### PROMPT
Only the lines from the line containing "Eksportuj dowolną klatkę" to the end of the records, both included, belong in the answer, copied exactly.

(Saved data entries)
# # #

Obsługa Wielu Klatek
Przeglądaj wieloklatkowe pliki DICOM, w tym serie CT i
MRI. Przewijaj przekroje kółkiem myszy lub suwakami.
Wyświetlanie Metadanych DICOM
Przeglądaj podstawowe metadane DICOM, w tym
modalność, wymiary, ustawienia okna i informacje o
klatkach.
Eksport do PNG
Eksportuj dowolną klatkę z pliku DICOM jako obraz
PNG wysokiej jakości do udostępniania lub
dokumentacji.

# # #

### EXERCISE SOLUTION
Eksportuj dowolną klatkę z pliku DICOM jako obraz
PNG wysokiej jakości do udostępniania lub
dokumentacji.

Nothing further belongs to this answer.